The ICEC conference, set to be attended by Members of the European Parliament (MEPs), European Commissioners, international press, and delegates from across Europe, serves as a platform for academics and independence campaigners from various regions, including Scotland, Catalonia, Flanders, the Basque Country, Veneto, and South Tyrol. Each delegation has crafted a documentary film in their native languages, providing a poignant visual backdrop to their presentations.
The overarching objective of the conference is to challenge archaic laws still wielded by former European imperial states to assert political authority over nations trapped within their borders. Since March 2023, the Campaign for Welsh Independence, YesCymru, joined ICEC as full members, paving the way for a Welsh presence in the EU Parliament.
Prominent figures in the Welsh delegation include Jill Evans, former Plaid Cymru MEP; Iestyn ap Rhobert, founding member of YesCymru and Wales spokesperson for ICEC_Cymru; and Simon Hobson, director on the YesCymru National Governing Board.
ICEC contends that these ancient laws contribute to an extractive economy, resulting in asset stripping, cultural and linguistic erosion, democratic rights violations, and environmental abuse in nations held captive within larger states.
In a poignant example, the Crown Estate in Wales has siphoned billions of pounds from the Welsh economy to Westminster, in stark contrast to the devolved Crown Estate in Scotland. This financial disparity exemplifies the longstanding historical injustices Wales has faced, including the Statutes of Wales (1284), the Acts of Union (1536 and 1542), the Treason of the Blue Books (1847-1848), and the limitations imposed by the Government of Wales Act (1998).
The situation is not unique to Wales. Catalonia’s attempt at an independence referendum in 2017 faced violent opposition from the Spanish Central Government, highlighting the challenges faced by nations seeking autonomy.
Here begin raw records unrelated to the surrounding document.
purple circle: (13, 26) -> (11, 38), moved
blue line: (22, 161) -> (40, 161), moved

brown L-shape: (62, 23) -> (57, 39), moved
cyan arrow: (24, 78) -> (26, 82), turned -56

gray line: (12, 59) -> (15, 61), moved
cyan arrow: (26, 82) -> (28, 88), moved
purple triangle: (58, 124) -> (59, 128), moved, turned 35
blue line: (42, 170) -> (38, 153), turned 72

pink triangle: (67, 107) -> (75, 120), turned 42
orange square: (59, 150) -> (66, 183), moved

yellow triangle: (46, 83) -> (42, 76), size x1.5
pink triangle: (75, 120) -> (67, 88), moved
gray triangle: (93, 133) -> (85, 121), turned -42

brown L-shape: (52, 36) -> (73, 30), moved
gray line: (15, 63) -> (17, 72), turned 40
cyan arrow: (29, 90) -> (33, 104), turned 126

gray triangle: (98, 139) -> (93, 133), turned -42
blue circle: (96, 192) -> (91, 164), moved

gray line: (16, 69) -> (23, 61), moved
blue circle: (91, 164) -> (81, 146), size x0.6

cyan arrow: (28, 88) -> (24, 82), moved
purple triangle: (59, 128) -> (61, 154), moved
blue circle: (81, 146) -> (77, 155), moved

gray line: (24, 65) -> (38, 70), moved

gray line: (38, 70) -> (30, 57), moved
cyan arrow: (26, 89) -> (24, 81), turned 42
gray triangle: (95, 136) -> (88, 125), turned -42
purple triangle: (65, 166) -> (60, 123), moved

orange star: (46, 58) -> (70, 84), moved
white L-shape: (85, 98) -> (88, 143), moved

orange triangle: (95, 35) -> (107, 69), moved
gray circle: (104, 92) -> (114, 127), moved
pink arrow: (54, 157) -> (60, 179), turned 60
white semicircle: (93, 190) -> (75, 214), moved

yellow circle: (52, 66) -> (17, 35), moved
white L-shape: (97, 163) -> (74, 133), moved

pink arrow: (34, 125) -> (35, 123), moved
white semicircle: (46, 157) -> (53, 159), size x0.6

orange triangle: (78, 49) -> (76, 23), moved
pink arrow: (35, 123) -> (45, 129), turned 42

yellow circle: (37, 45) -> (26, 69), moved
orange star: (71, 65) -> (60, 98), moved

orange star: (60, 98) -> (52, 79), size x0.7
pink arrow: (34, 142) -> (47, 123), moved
ICEC firmly believes that true equity and justice in Europe can only be achieved when captive nations gain independence. Anna Arqué, spokesperson for ICEC_Catalonia, stated, “In 2024, the EU Commission is likely to examine how the EU responds to countries seeking freedom. Working closely with our partners, we aim to challenge ongoing injustices and promote freedom and justice for all European nations.”
Iestyn ap Rhobert, spokesperson for ICEC-Cymru, added, “Being part of ICEC allows Wales’ campaign for independence to resonate in other European nations. Wales seeks collaboration in a constructive and peaceful manner, aiming to inform and create awareness within Wales about independence campaigns across Europe.”